If you have a replica set cluster with auto-failover, we will use MongoDB’s replSetFreeze command to ensure that your current primary remains primary during the restart. Then we will restart each of your nodes in turn. The entire process could take a few minutes, but you should only lose access to your primary for about 20 seconds.

If you are on a single-node plan, your database server will be restarted which typically involves approximately 20 seconds of downtime.

Sandbox database limitations
Because our Sandbox databases are shared by multiple users, restarting MongoDB on-demand is not possible. If you suspect a restart is required, contact support@mongolab.com.

Compacting your database

Sometimes it’s necessary to compact your database in order to reclaim disk space (e.g., are you quickly approaching your storage limits?) and/or reduce fragmentation. When you compact your database, you are effectively reducing its file size.

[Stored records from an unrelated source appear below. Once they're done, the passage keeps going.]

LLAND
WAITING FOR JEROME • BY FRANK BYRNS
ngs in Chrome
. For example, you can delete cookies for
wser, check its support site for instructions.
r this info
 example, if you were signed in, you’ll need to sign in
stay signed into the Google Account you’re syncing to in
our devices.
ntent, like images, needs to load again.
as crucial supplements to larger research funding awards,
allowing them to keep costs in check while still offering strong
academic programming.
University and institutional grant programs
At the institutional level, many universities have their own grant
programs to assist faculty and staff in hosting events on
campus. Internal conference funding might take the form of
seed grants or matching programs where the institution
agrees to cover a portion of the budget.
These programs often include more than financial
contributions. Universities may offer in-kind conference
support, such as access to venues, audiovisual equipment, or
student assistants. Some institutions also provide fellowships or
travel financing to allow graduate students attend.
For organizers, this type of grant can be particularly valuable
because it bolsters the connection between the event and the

Understanding file size vs. data size

MongoLab’s Shared plans use the fileSize (as opposed to dataSize) value from the output of the dbStats command as the basis for determining whether you are nearing your storage quota. However, when you compare the two metrics, you’ll notice that fileSize is often a much larger value. This is because when MongoDB deletes objects, deletes collections, or moves objects due to a change in size, it leaves “holes” in the data files. MongoDB does try to re-use these holes but they are not freed to the OS.

For a more detailed explanation of how this works, read our discussion about how MongoDB’s size metrics are calculated.

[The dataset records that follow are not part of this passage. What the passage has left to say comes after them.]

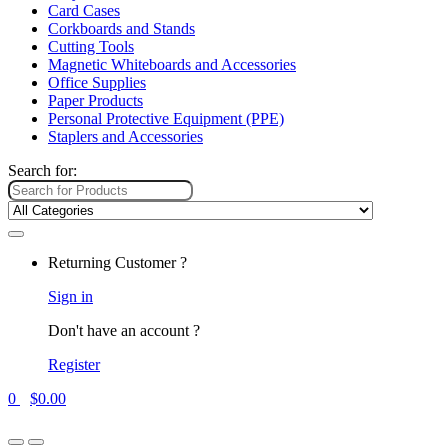
Card Cases
Corkboards and Stands
Cutting Tools
Magnetic Whiteboards and Accessories
Office Supplies
Paper Products
Personal Protective Equipment (PPE)
Staplers and Accessories
Search for:
Returning Customer ?
Sign in
Don't have an account ?
Register
0
$
0.00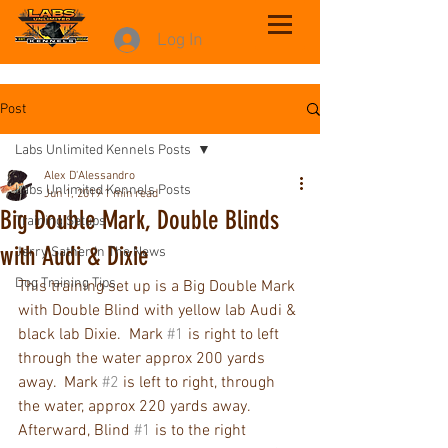
Log In
Post
Labs Unlimited Kennels Posts
Alex D'Alessandro
Labs Unlimited Kennels Posts
Jun 1, 2019
1 min read
Big Double Mark, Double Blinds
Training Setups
with Audi & Dixie
Jerry Sather In The News
Dog Training Tips
This training set up is a Big Double Mark 
with Double Blind with yellow lab Audi & 
black lab Dixie.  Mark 
#1
 is right to left 
through the water approx 200 yards 
away.  Mark 
#2
 is left to right, through 
the water, approx 220 yards away.  
Afterward, Blind 
#1
 is to the right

How to compact your database(s)

Sandbox and single-node plans

If you are on a Sandbox or single-node plan and would like to try to reclaim disk space, you can use MongoDB’s repairDatabase command.

If your fileSize is under 496 MB, you can run this repair command directly through our UI by visiting the page for your database, clicking on the “Tools” tab and selecting “repairDatabase” from the drop-down list. Otherwise, you can run the a db.repairDatabase() after connecting to your database using the mongo shell.

We would also be happy to run this command for you - send your request to support@mongolab.com.

The repairDatabase command is a blocking operation. Your database will be unavailable until the repair is complete.

Replica set cluster plans

If you are on a multi-node, highly-available replica set cluster plan and would like to try to reclaim disk space, contact support@mongolab.com and we will help you using the rolling node replacement process described below.

MongoLab’s rolling node replacement process

If you are on a replica set cluster plan with auto-failover, MongoLab’s rolling node replacement process will allow you to maintain high availability and keep your existing connection string during scheduled maintenance. If your application/driver is configured properly for replica set connections, you should experience no downtime during this process except during failover.

What is process used for?

The rolling node replacement process is most commonly used for:

Steps

Overall steps:

  1. Replace each secondary in turn (see the steps under “Steps to replace a secondary”)
  2. Intentionally failover so that your current primary is now secondary
  3. Replace your original primary (now secondary)

Steps to replace a secondary:

  1. Add a new, hidden node to your existing replica set
  2. Wait for the new node to complete its initial sync
  3. Replace your existing node with the new node, updating DNS records

Additional information

Note that at least one intentional failover will be necessary and that it may take 5-30 seconds for a new member to be elected primary. We will email to coordinate with you before we initiate a failover unless you explicitly tell us that this is not necessary.

In addition, MongoDB’s replica set reconfiguration command, replSetReconfig, will be run several times during the above steps. While this command can sever existing connections, these types of disconnects usually have minimal effect on application/drivers that have been configured properly.

Finally, if you are on a Dedicated plan, you may incur additional charges for the extra virtual machines that we run during this process so that you can maintain high availability.